Both the House and Senate have passed bills to cut state spending $1 billion, with significant cuts to LGA, which Republicans say only continue cuts made in 2010.
Asked if he will veto that bill, Dayton said, "I haven't used that word, but I will have to see what if finally looks like. I've stated what your editorial (Pioneer, Jan. 30) stated, that I think a piecemeal approach is the wrong approach, because it just isolates one or two parts of the budget and is a partial solution, when it's a $6.2 billion problem that requires a complete solution."
That's what he intends to provide in his Feb. 15 budget.

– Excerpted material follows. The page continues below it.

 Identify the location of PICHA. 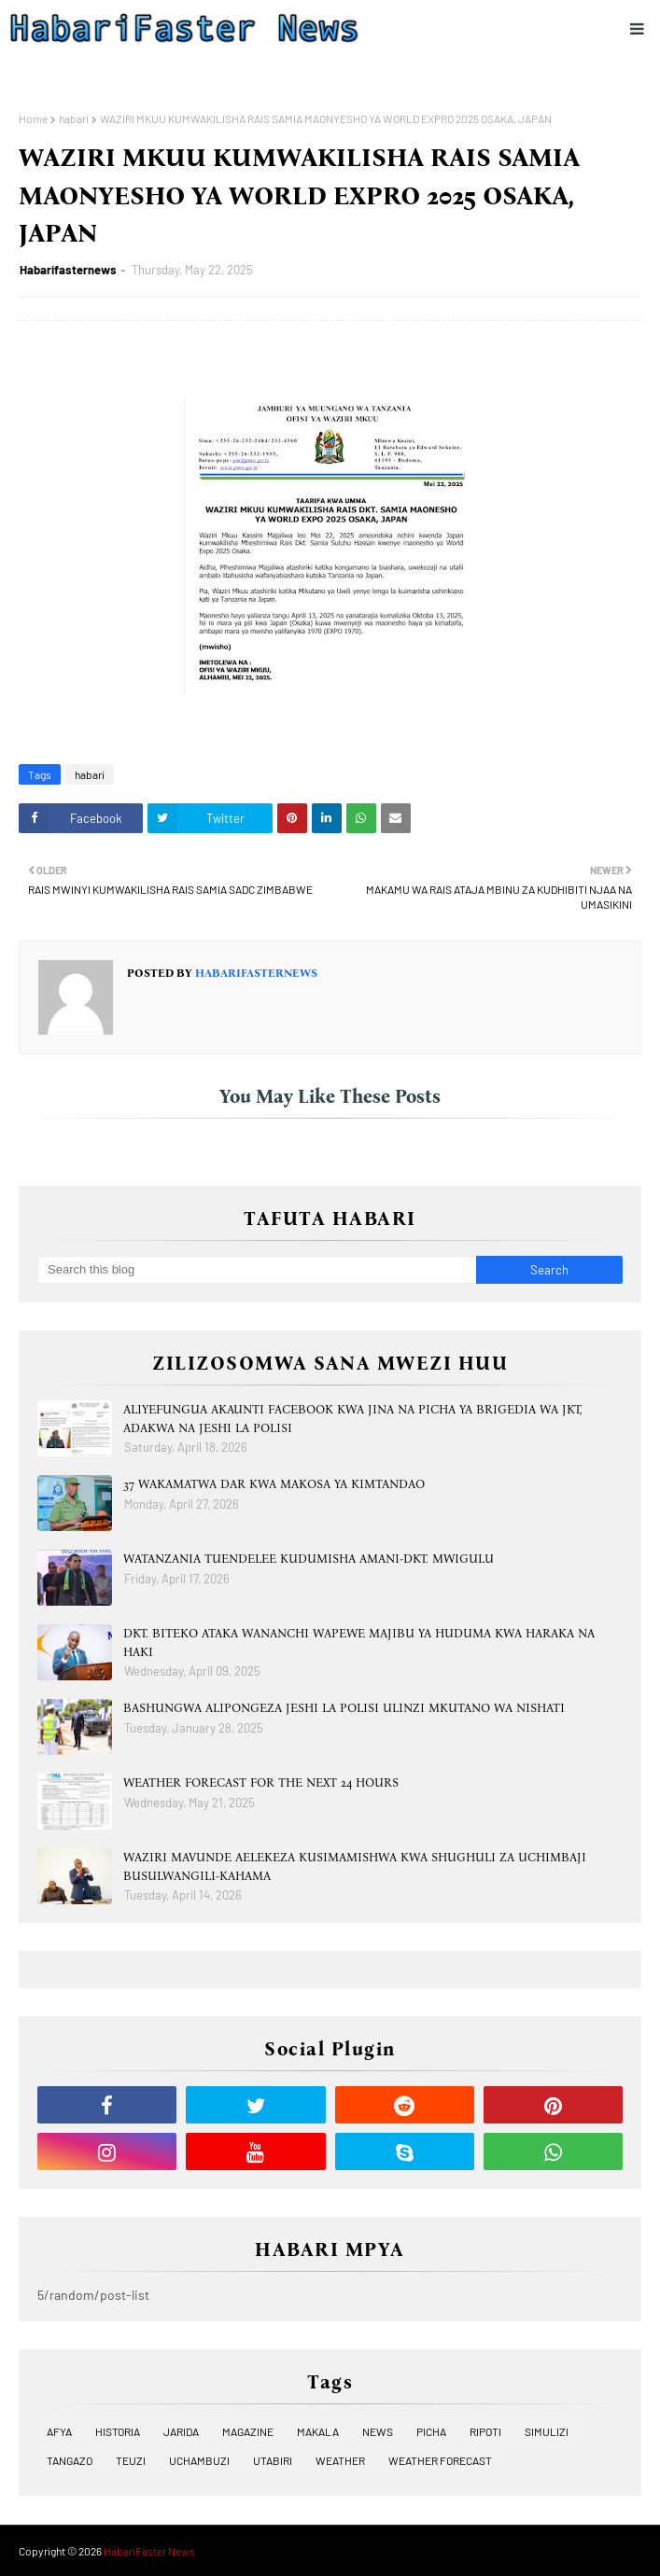 (431, 2431).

"It's traditional for the Legislature to grant the governor the courtesy of being able to present his budget first and they'll have plenty of time in the next couple of months to pick it apart and try to do better," Dayton said.
"If they can do better, if as the sign says, 'None of us are as smart as all of us,' comes true, then we'll have a better outcome at the end of the legislative session," he said.
Continuing cuts under former Gov. Tim Pawlenty are still cuts, Dayton said, adding that increased revenue as to be part of the solution.
"I'm going to propose a balance budget, a complete solution that will include revenue increases on the progressive end of the income tax and that will be fair and responsive," Dayton said.